Except for the phone part, doesn’t that sound a lot like working in social media?
Bringing Publicity to Life
Here are a few examples of the kinds of things I did:
- We staged a parade that stopped traffic on a busy rush hour street during the Toronto Film Festival and ended in an outdoor news conference for a documentary about aboriginal land issues and electrical power in Quebec. And we sold out our screenings and got more media than Cher who also happened to be in town for a premiere. (OK, we had a Kennedy involved and that didn’t hurt.)
- A new monthly all-black comedy show got the cover of an arts weekly, the lead story in the city’s top newspaper’s entertainment section, half a dozen more articles, radio and TV interviews, and sold out three days before it debuted.
- For a media tour with an author advocating ‘ethical’ suicide, I sent the release by special delivery mail (to make it stand out).
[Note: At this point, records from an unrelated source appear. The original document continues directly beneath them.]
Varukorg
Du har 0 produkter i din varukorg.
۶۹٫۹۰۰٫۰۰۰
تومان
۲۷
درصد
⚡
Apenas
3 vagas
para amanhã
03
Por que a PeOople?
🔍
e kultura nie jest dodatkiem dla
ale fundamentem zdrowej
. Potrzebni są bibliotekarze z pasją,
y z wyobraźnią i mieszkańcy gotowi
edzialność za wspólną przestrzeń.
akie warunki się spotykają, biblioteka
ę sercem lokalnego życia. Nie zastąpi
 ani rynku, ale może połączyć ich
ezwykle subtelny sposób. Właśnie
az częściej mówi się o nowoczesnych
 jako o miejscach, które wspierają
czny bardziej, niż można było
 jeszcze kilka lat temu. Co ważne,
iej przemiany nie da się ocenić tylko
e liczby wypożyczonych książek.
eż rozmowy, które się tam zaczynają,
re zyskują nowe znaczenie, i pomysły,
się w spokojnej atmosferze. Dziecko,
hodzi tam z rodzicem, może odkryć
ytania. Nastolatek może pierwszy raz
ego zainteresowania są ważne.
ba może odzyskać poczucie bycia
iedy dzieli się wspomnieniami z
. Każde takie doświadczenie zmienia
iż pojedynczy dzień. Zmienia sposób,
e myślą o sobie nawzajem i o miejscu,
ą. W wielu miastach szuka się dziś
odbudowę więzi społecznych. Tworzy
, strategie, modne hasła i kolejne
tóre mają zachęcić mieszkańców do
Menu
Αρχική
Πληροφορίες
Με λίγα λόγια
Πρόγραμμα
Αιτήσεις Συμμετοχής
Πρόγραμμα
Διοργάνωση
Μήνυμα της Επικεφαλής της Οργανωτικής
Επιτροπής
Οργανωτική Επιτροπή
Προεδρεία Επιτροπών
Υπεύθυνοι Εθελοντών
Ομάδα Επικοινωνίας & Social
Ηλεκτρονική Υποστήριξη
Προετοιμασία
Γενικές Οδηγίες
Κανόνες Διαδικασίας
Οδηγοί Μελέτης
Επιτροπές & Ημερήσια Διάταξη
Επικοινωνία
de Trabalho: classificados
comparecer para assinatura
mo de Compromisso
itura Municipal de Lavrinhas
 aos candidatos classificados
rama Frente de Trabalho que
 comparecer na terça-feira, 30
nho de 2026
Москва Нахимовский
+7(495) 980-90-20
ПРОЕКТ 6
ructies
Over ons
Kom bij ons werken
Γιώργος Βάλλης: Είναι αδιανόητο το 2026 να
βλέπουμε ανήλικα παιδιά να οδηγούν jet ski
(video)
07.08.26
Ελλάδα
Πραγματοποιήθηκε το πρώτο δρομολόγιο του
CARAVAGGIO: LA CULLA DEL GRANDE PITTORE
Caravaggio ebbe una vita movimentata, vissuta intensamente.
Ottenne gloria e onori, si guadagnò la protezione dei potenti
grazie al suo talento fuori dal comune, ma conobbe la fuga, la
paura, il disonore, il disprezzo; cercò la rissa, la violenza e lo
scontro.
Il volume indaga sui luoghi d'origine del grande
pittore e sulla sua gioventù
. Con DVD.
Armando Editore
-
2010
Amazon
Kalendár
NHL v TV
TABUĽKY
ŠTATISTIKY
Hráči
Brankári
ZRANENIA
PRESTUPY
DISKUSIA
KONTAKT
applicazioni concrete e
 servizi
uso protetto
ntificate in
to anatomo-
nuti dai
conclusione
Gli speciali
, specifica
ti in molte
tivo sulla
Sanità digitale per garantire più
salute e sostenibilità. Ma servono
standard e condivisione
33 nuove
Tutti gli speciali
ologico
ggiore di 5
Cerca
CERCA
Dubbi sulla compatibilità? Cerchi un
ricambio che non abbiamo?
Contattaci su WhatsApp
And the calls for interviews came pouring in – two days after I mailed it ! Not exactly in real-time, but the coverage sparked book orders and helped the sales people sell it to smaller retailers.
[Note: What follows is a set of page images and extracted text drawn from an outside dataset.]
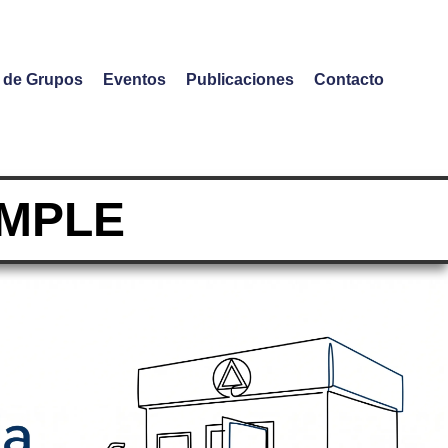
o de Grupos
Eventos
Publicaciones
Contacto
MPLE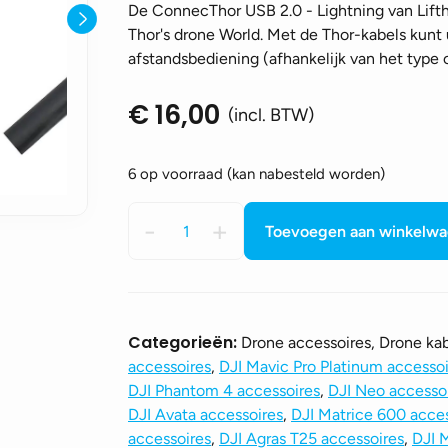
De ConnecThor USB 2.0 - Lightning van Lifth
Thor's drone World. Met de Thor-kabels kun
afstandsbediening (afhankelijk van het type 
€
16,00
(incl. BTW)
6 op voorraad (kan nabesteld worden)
ConnecThor
-
+
Toevoegen aan winkelw
USB
2.0
-
Lightning
van
Categorieën:
Drone accessoires, Drone ka
LifThor
accessoires
,
DJI Mavic Pro Platinum accessoi
aantal
DJI Phantom 4 accessoires
,
DJI Neo accesso
DJI Avata accessoires
,
DJI Matrice 600 acce
accessoires
,
DJI Agras T25 accessoires
,
DJI M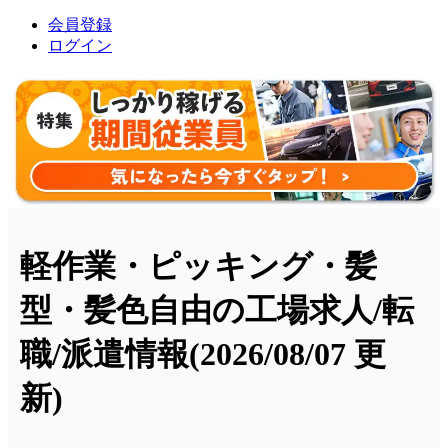
会員登録
ログイン
軽作業・ピッキング・髪
型・髪色自由の工場求人/転
職/派遣情報
(2026/08/07 更
新)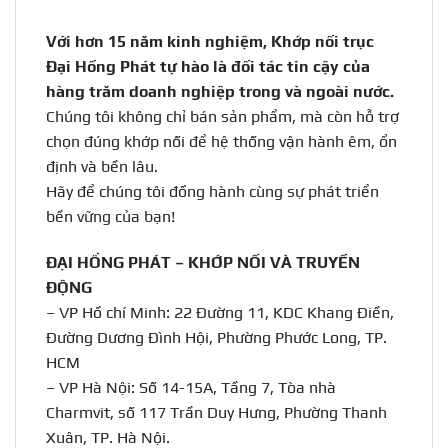
Với hơn 15 năm kinh nghiệm, Khớp nối trục
Đại Hồng Phát tự hào là đối tác tin cậy của
hàng trăm doanh nghiệp trong và ngoài nước.
Chúng tôi không chỉ bán sản phẩm, mà còn hỗ trợ
chọn đúng khớp nối để hệ thống vận hành êm, ổn
định và bền lâu.
Hãy để chúng tôi đồng hành cùng sự phát triển
bền vững của bạn!
ĐẠI HỒNG PHÁT – KHỚP NỐI VÀ TRUYỀN
ĐỘNG
– VP Hồ chí Minh: 22 Đường 11, KDC Khang Điền,
Đường Dương Đình Hội, Phường Phước Long, TP.
HCM
– VP Hà Nội: Số 14-15A, Tầng 7, Tòa nhà
Charmvit, số 117 Trần Duy Hưng, Phường Thanh
Xuân, TP. Hà Nội.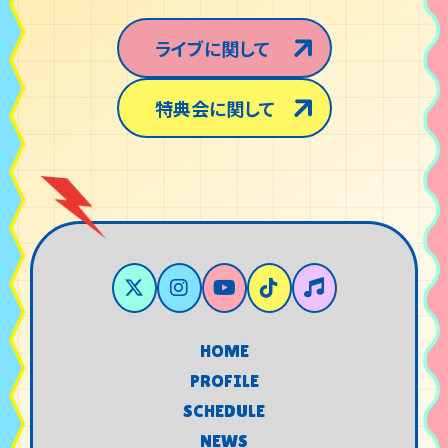
ライブに関して
特典会に関して
HOME
HOME
PROFILE
PROFILE
SCHEDULE
SCHEDULE
NEWS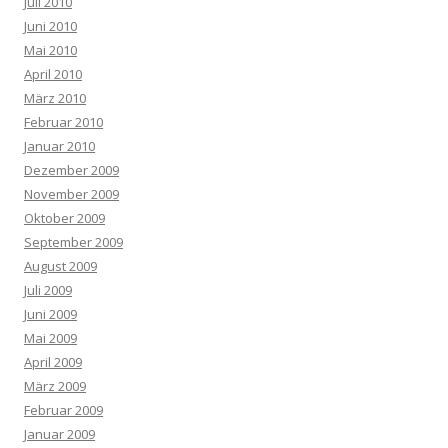
Juli 2010
Juni 2010
Mai 2010
April 2010
März 2010
Februar 2010
Januar 2010
Dezember 2009
November 2009
Oktober 2009
September 2009
August 2009
Juli 2009
Juni 2009
Mai 2009
April 2009
März 2009
Februar 2009
Januar 2009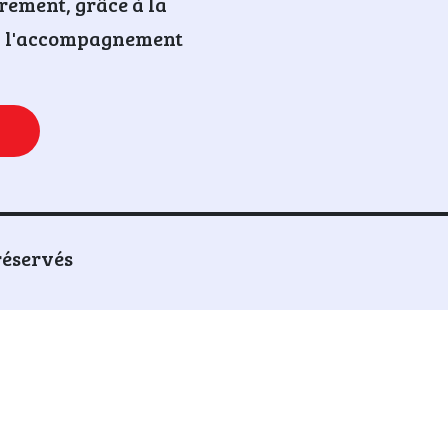
rement, grâce à la
 à l'accompagnement
réservés
n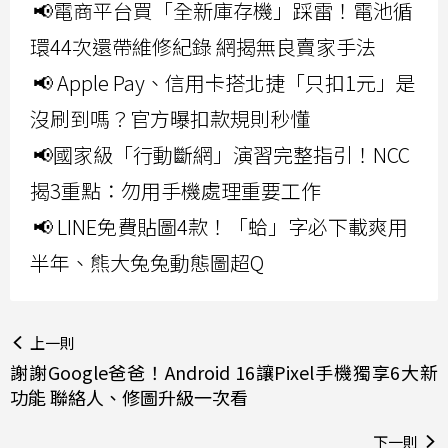
📢電商平台買「全新庫存機」踩雷！電池循
環44次還帶維修紀錄 網揭無良賣家手法
📢 Apple Pay、信用卡搭北捷「只扣1元」是
沒刷到嗎？官方曝扣款規則秒懂
📢國家級「行動斷網」演習完整指引！NCC
揭3重點：勿用手機處理重要工作
📢 LINE免費貼圖4款！「蛤」字必下載爽用
半年、熊大兔兔動態圖超Q
上一則
謝謝Google爸爸！Android 16讓Pixel手機獨享6大新
功能 聯絡人、修圖升級一次看
下一則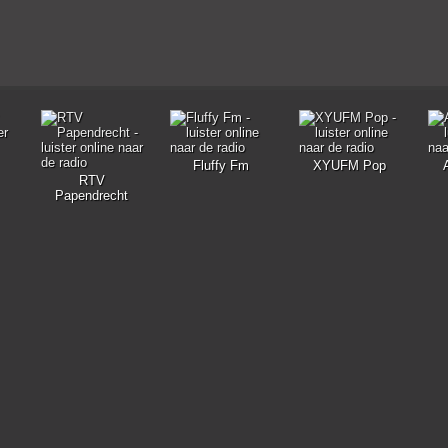
Fluffy Fm
XYUFM Pop
RTV
Papendrecht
Then I moved into corporate PR and learned about media relations. And I often thought of those words as a code meaning: Clients pay more but get less coverage that often doesn’t lead to results. OK, that’s an overstatement, but you get the idea.
The Act of Making Stories Public
These days, I think we should retire the practice of media relations – even the words harken back to a time gone by.
Instead we should return to our roots and call it publicity – that is, the act of making stories public. And doing so in an ethical and creative way that entertains and engages the many audiences we’re trying to reach.
Last month, I wrote about why community management is an ideal model for PR.
We’re no longer trying to reach just one fairly homogenous group of people with our stories and news. It’s a more complex and exciting landscape.
Great publicity provides the amplification we need in a hub and spoke content model, when your publishing (i.e. blog or newsroom) sits at the hub, and social and traditional channels act as the spokes, sparking the kind of engagement that will carry your story far and wide.
And now we really can again measure results and demonstrate our worth.
So when people ask me what I do these days, I say I work in publishing and publicity – which combines content, social media, and new PR.
I don’t have that on my card yet, but maybe one day soon I will.